Futures show that hedge funds and other large speculators are back on board for the dollar rally, after adding to bullish wagers on the U.S. currency for the first time in nine weeks.
The difference in the number of bets on a rise in the dollar compared with those on a loss against eight of the greenback’s major peers increased by 48,829 contracts in the week ended May 26, according to Commodity Futures Trading Commission data compiled by Bloomberg. So-called net long positions is 275,021 contracts, down from a record 448,675 in January.
Speculators had slashed bets on the greenback as a nine-month rally stalled in mid-March after the Federal Reserve reduced its projections for higher interest rates, eroding some of the currency’s appeal. Traders appear to be re-establishing their positions as signs the U.S. economy is improving bolster calls for the Fed’s first rate increase since 2006.

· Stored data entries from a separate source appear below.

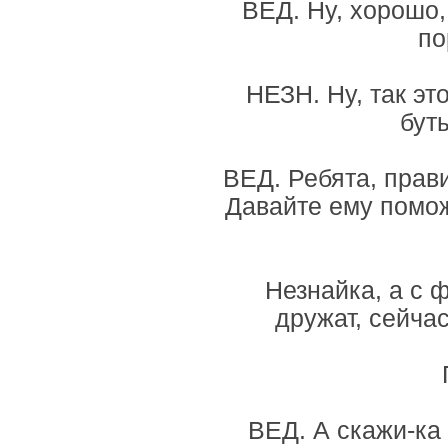
ВЕД. Ну, хорошо, 
по
НЕЗН. Ну, так эт
буты
ВЕД. Ребята, прав
Давайте ему помож
Незнайка, а с 
дружат, сейча
ВЕД. А скажи-ка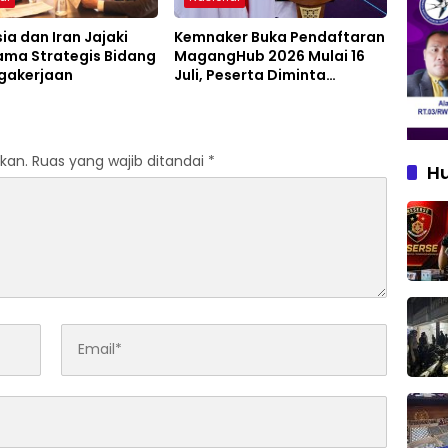
ia dan Iran Jajaki
Kemnaker Buka Pendaftaran
ama Strategis Bidang
MagangHub 2026 Mulai 16
gakerjaan
Juli, Peserta Diminta
Siapkan Persyaratan
kan.
Ruas yang wajib ditandai
*
H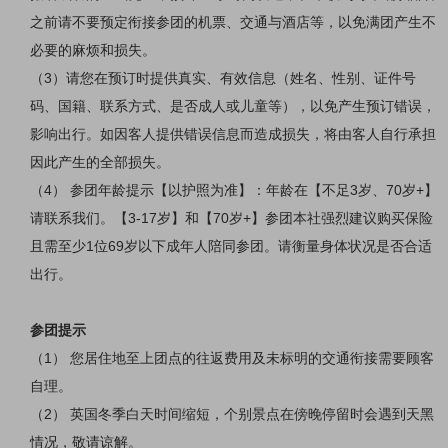
之前请不要预定衔接参团的机票、交通与酒店等，以免满团产生不
必要的麻烦和损失。
（
3）请您在预订时提供真实、有效信息（姓名、性别、证件号
码、国籍、联系方式、是否成人或儿童等），以免产生预订错误，
影响出行。如因客人提供错误信息而造成损失，将由客人自行承担
因此产生的全部损失。
（
4
）
参团年龄提示【以护照为准】：年龄在【不足
3
岁、
70
岁
+
】
请联系我们。【
3-17
岁】和【
70
岁
+
】参团本社强烈建议购买保险
且需至少
1
位
69
岁以下成年人陪同参团。请衡量身体状况是否合适
出行。
参团提示
（
1） 您居住地至上团点的往返费用及未标明的交通衔接需要顾客
自理。
（
2） 英国冬季白天时间缩短，个别景点在傍晚停留时会遇到天黑
情况，敬请谅解。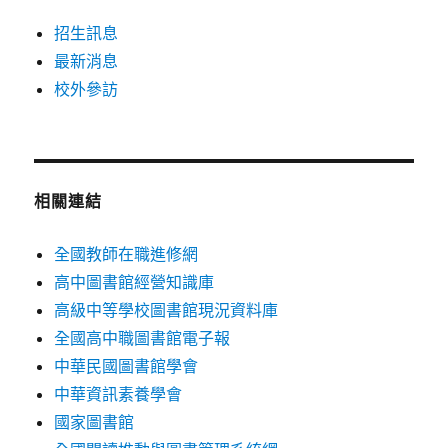
招生訊息
最新消息
校外參訪
相關連結
全國教師在職進修網
高中圖書館經營知識庫
高級中等學校圖書館現況資料庫
全國高中職圖書館電子報
中華民國圖書館學會
中華資訊素養學會
國家圖書館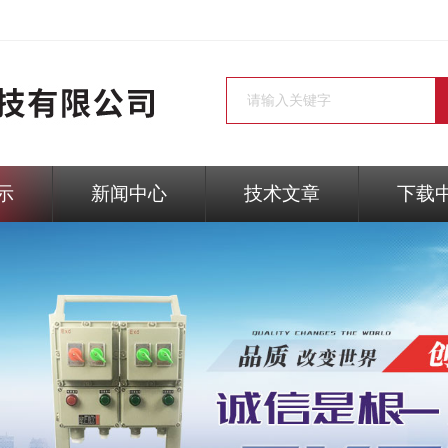
示
新闻中心
技术文章
下载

“From a positioning standpoint, there’s much more room to go,” said Dave Floyd, head of foreign-exchange trading and research at Aspen Trading Group in Bend, Oregon. “Unless the data comes in just really really lousy, it seems as though it’s still overall beneficial to the dollar.”
The Bloomberg Dollar Spot Index, which tracks the U.S. currency versus 10 of its major peers, rose for a second straight week, adding 1 percent. The greenback touched a 12-year high versus the yen on Thursday and its strongest level in a month against the euro a day earlier.
U.S. reports on durable goods, new home sales and gross domestic product exceeded expectations this week, with a Citigroup Inc. index of economic surprises rising to its highest in a month.